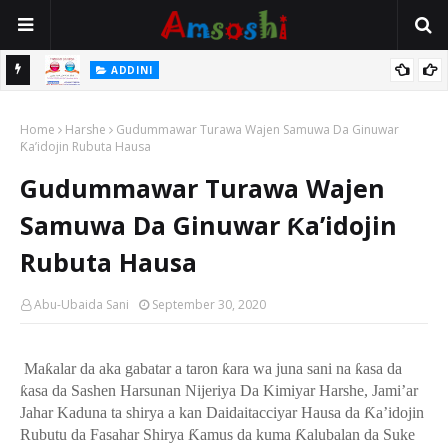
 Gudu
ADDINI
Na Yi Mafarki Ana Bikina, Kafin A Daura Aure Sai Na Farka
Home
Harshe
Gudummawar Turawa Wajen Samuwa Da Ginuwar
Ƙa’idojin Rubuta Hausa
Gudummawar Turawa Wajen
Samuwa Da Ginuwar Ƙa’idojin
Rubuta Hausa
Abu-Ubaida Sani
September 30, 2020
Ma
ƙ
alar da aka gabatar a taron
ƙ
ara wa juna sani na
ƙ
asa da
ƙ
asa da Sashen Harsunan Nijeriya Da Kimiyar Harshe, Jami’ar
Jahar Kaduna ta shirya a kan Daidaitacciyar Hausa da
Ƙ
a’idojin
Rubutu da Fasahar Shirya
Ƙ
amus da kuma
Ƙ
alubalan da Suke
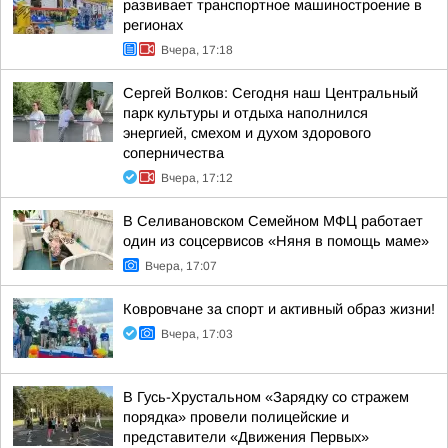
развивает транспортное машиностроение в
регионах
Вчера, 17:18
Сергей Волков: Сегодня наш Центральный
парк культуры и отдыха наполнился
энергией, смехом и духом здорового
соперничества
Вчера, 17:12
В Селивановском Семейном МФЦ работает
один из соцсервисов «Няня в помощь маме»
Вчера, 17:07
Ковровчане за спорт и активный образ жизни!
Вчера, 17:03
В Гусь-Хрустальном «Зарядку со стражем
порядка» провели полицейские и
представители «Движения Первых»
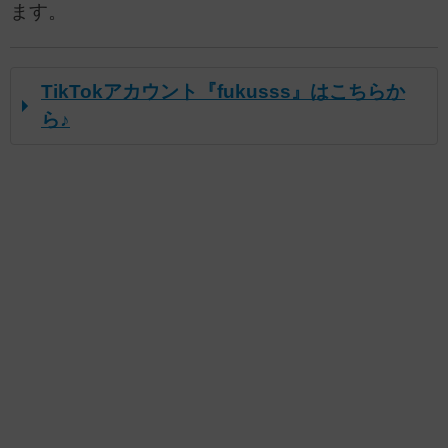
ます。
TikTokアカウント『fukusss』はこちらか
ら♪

○ ○ ○ ○ ○ ○ ○

Problem requirements.
An exact copy of the entries above is required; pictures are not part of it.

Answer section.
 Gudu
ADDINI
Na Yi Mafarki Ana Bikina, Kafin A Daura Aure Sai Na Farka
Home
Harshe
Gudummawar Turawa Wajen Samuwa Da Ginuwar
Ƙa’idojin Rubuta Hausa
Gudummawar Turawa Wajen
Samuwa Da Ginuwar Ƙa’idojin
Rubuta Hausa
Abu-Ubaida Sani
September 30, 2020
Ma
ƙ
alar da aka gabatar a taron
ƙ
ara wa juna sani na
ƙ
asa da
ƙ
asa da Sashen Harsunan Nijeriya Da Kimiyar Harshe, Jami’ar
Jahar Kaduna ta shirya a kan Daidaitacciyar Hausa da
Ƙ
a’idojin
Rubutu da Fasahar Shirya
Ƙ
amus da kuma
Ƙ
alubalan da Suke
развивает транспортное машиностроение в
регионах
Вчера, 17:18
Сергей Волков: Сегодня наш Центральный
парк культуры и отдыха наполнился
энергией, смехом и духом здорового
соперничества
Вчера, 17:12
В Селивановском Семейном МФЦ работает
один из соцсервисов «Няня в помощь маме»
Вчера, 17:07
Ковровчане за спорт и активный образ жизни!
Вчера, 17:03
В Гусь-Хрустальном «Зарядку со стражем
порядка» провели полицейские и
представители «Движения Первых»
ます。
TikTokアカウント『fukusss』はこちらか
ら♪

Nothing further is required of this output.